Well, the first time I had a nutburger I was a changed person. I couldn't believe this burger could be as good as, as tasty as, and more healthy even than a hamburger (and a really good hamburger is one of my all time favorite things). I played with a recipe until I came up with the one that pleased me most.
Evidently there are lots of people out there just like me because my Nutburger became a best seller for Hizzoner's. I had customers who would call and order them in batches of 10 and 20 to keep in their home freezer so they could have one whenever they wanted.
I toyed with the idea of marketing them, then I found out what it takes to actually get this kind of product to market and I figured out I didn't have the time or money to devote to it. I'm still open to the possibility of having them in the freezer section of markets one day.
So, for all you Nutburger devotees. Here's the recipe.
Amount Measure Ingredient -- Preparation Method
-------- ------------ --------------------------------
1 pound walnuts -- chopped fine
1 cup sunflower seeds, roasted -- chopped fine
1 large carrots (or two smaller ones) -- chopped fine
1 cup cheddar cheese -- shredded
2 cups bread crumbs, panko
3 tablespoons soy sauce, Tamari
3 large eggs -- beaten
1/2 cup olive oil
3/4 cup water
3 teaspoons chopped garlic
Use cuisineart or other suitable food processor.
Process by pulsing till ingredients are chopped small but not too fine as to be mushy.
Chop walnuts, sunflower seeds, carrots, individually and place in
large bowl. Add bread crumbs and shredded cheese. Mix dry ingredients together well.
In processor, place eggs and garlic, process till well blended and eggs are lemon yellow. Add olive oil, soy sauce and water and pulse until very well blended.
Add liquid to well mixed dry ingredients and mix with a large spoon until all are evenly coated and blended together. Cover and let stand in the refrigerator for 15 minutes for the breadcrumbs to absorb the liquid and the mix to become cohesive.
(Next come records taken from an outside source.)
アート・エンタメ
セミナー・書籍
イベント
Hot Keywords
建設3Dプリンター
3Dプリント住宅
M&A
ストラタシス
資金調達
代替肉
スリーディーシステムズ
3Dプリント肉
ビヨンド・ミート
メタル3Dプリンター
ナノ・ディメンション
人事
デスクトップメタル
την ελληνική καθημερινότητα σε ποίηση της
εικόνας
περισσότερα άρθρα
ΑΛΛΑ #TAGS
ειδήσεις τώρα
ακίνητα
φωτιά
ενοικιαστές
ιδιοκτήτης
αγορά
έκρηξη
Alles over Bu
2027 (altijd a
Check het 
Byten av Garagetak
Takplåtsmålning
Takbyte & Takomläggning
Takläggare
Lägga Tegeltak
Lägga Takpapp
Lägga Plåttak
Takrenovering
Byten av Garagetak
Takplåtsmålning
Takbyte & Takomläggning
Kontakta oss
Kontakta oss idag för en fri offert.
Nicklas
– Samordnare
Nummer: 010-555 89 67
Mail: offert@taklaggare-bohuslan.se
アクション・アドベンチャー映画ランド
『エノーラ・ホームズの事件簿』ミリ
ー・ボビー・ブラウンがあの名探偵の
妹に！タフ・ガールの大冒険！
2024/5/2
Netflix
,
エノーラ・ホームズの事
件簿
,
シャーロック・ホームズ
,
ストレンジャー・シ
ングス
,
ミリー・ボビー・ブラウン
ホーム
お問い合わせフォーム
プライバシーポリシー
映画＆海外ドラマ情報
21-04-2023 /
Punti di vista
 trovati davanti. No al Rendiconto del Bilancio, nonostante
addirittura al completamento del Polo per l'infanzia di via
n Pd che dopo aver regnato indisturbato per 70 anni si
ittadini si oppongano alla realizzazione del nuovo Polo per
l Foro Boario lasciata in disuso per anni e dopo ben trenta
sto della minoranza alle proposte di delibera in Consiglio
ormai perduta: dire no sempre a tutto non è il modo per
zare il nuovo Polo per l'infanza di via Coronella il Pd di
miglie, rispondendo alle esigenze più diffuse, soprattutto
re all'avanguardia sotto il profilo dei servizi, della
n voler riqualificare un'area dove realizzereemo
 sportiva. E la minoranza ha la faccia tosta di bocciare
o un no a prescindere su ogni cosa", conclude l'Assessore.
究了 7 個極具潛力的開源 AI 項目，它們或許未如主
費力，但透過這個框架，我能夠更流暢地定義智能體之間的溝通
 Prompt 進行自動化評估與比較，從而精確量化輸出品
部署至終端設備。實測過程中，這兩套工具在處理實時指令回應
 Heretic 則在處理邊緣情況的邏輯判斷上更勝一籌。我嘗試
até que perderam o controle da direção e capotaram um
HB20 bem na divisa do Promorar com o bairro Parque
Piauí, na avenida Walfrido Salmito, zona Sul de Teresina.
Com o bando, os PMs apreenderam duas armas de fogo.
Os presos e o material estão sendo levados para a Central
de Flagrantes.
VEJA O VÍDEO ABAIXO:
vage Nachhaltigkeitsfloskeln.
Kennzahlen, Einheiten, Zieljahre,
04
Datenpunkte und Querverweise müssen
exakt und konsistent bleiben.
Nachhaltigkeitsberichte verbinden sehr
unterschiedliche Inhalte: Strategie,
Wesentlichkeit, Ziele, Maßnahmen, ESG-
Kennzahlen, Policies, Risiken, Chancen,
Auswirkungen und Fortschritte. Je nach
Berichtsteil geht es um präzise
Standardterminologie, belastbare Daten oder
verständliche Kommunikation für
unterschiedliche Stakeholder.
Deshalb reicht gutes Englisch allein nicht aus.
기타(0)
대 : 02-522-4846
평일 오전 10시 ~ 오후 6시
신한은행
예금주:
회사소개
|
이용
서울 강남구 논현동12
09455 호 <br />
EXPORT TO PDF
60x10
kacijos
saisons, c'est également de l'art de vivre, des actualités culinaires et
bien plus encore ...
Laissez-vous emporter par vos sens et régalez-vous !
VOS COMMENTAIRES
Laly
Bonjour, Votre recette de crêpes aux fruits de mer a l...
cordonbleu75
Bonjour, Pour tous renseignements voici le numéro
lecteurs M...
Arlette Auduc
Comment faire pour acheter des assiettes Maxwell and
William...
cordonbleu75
The mixture should almost feel like hamburger in the amount of moisture it has and it should come together like hamburger does when you press it in your hands to make a patty. As you make the patties the mixture will compress. The patties should not be crumbly or fall apart, if they do it means they need more moisture. Test the compression and add a bit of water if the mix seems too dry.
Using a large ice cream scoop or 1/2 cup measuring cup for portioning, form the patties. (A tip, dipping your hands in a bowl of water as you form the patties will keep the mixture from sticking to your hands)
If you are going to freeze some and not cook them all right away, freeze them uncooked in a container layered with waxed paper, keeping the patties separate. Properly packaged they will keep in your freezer for a couple of months.
Cook in a preheated nonstick pan or on nonstick griddle on medium heat till cooked through and golden on the outside, about 5 to 6 minutes on each side. Do not use oil in pan or on griddle, the oil from the mix will start to release from the patties and will be sufficient. If you don't use nonstick cookware, spray your skillet or griddle lightly with a good pan spray. Only use medium heat, too high a heat will burn the outside (because of the cheese) and the inside won't be properly cooked.
Makes 10 or 11 4 ounce patties. Patties freeze well and may be kept frozen until needed.
Important: Let thaw in refrigerator before cooking. Do not cook from frozen state.
You can scale this recipe up as much as you like to feed a crowd or just stock your freezer!
I have used this nutburger recipe to make 'meatballs' too. You can form the meatballs and either cook them in your skillet or bake them in the oven. You can also use the mixture to stuff mushroom caps for appetizers, or stuff big portabello mushrooms for a dinner entreé. How about stuffing a nice red or green pepper and baking? Use your imagination, there are many ways to use this nutburger mix !
Per serving: 198 Calories, 18g Fat, 3 g carbs, 7 g protein.